(Beginning of Available records)
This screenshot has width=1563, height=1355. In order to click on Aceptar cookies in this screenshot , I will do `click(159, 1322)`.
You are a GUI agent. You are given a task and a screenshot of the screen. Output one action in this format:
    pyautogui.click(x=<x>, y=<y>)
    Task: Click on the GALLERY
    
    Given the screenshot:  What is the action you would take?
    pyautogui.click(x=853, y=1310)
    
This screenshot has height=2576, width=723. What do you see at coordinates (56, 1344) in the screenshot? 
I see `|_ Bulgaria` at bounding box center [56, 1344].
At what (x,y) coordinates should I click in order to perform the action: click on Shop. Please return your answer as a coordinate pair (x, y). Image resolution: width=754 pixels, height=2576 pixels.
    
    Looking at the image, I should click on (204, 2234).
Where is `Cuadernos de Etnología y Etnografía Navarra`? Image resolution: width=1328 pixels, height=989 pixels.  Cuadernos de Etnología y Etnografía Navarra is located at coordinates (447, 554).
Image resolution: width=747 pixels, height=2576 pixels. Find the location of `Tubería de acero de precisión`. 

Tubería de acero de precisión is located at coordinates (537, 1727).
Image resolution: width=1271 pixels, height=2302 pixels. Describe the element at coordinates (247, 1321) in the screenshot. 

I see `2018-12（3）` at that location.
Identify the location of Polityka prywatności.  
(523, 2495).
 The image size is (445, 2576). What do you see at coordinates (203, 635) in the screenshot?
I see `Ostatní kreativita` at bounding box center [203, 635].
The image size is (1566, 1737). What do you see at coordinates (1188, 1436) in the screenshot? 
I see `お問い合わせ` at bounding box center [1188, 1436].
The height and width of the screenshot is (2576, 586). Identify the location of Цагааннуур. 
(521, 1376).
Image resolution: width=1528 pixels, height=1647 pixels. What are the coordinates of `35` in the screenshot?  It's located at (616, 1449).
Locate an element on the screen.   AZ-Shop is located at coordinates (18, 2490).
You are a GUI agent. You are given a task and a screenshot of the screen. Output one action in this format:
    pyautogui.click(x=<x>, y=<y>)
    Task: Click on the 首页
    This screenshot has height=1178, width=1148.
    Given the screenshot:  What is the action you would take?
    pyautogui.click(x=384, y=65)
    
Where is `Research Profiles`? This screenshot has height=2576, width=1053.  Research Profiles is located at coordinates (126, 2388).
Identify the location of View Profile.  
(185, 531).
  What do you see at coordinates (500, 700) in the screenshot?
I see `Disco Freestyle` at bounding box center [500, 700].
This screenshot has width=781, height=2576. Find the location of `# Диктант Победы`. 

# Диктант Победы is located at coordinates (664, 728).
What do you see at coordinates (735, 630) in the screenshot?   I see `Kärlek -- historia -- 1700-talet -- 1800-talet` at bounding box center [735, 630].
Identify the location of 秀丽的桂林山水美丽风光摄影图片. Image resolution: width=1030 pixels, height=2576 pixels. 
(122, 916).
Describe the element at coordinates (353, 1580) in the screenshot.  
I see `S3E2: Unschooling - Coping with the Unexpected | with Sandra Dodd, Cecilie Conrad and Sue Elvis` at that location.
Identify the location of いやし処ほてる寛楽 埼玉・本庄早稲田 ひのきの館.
(End of Available records)
Work request: Would you transcribe the data above exactly as it stands?

Task solution:
This screenshot has width=1563, height=1355. In order to click on Aceptar cookies in this screenshot , I will do `click(159, 1322)`.
You are a GUI agent. You are given a task and a screenshot of the screen. Output one action in this format:
    pyautogui.click(x=<x>, y=<y>)
    Task: Click on the GALLERY
    
    Given the screenshot:  What is the action you would take?
    pyautogui.click(x=853, y=1310)
    
This screenshot has height=2576, width=723. What do you see at coordinates (56, 1344) in the screenshot? 
I see `|_ Bulgaria` at bounding box center [56, 1344].
At what (x,y) coordinates should I click in order to perform the action: click on Shop. Please return your answer as a coordinate pair (x, y). Image resolution: width=754 pixels, height=2576 pixels.
    
    Looking at the image, I should click on (204, 2234).
Where is `Cuadernos de Etnología y Etnografía Navarra`? Image resolution: width=1328 pixels, height=989 pixels.  Cuadernos de Etnología y Etnografía Navarra is located at coordinates (447, 554).
Image resolution: width=747 pixels, height=2576 pixels. Find the location of `Tubería de acero de precisión`. 

Tubería de acero de precisión is located at coordinates (537, 1727).
Image resolution: width=1271 pixels, height=2302 pixels. Describe the element at coordinates (247, 1321) in the screenshot. 

I see `2018-12（3）` at that location.
Identify the location of Polityka prywatności.  
(523, 2495).
 The image size is (445, 2576). What do you see at coordinates (203, 635) in the screenshot?
I see `Ostatní kreativita` at bounding box center [203, 635].
The image size is (1566, 1737). What do you see at coordinates (1188, 1436) in the screenshot? 
I see `お問い合わせ` at bounding box center [1188, 1436].
The height and width of the screenshot is (2576, 586). Identify the location of Цагааннуур. 
(521, 1376).
Image resolution: width=1528 pixels, height=1647 pixels. What are the coordinates of `35` in the screenshot?  It's located at (616, 1449).
Locate an element on the screen.   AZ-Shop is located at coordinates (18, 2490).
You are a GUI agent. You are given a task and a screenshot of the screen. Output one action in this format:
    pyautogui.click(x=<x>, y=<y>)
    Task: Click on the 首页
    This screenshot has height=1178, width=1148.
    Given the screenshot:  What is the action you would take?
    pyautogui.click(x=384, y=65)
    
Where is `Research Profiles`? This screenshot has height=2576, width=1053.  Research Profiles is located at coordinates (126, 2388).
Identify the location of View Profile.  
(185, 531).
  What do you see at coordinates (500, 700) in the screenshot?
I see `Disco Freestyle` at bounding box center [500, 700].
This screenshot has width=781, height=2576. Find the location of `# Диктант Победы`. 

# Диктант Победы is located at coordinates (664, 728).
What do you see at coordinates (735, 630) in the screenshot?   I see `Kärlek -- historia -- 1700-talet -- 1800-talet` at bounding box center [735, 630].
Identify the location of 秀丽的桂林山水美丽风光摄影图片. Image resolution: width=1030 pixels, height=2576 pixels. 
(122, 916).
Describe the element at coordinates (353, 1580) in the screenshot.  
I see `S3E2: Unschooling - Coping with the Unexpected | with Sandra Dodd, Cecilie Conrad and Sue Elvis` at that location.
Identify the location of いやし処ほてる寛楽 埼玉・本庄早稲田 ひのきの館.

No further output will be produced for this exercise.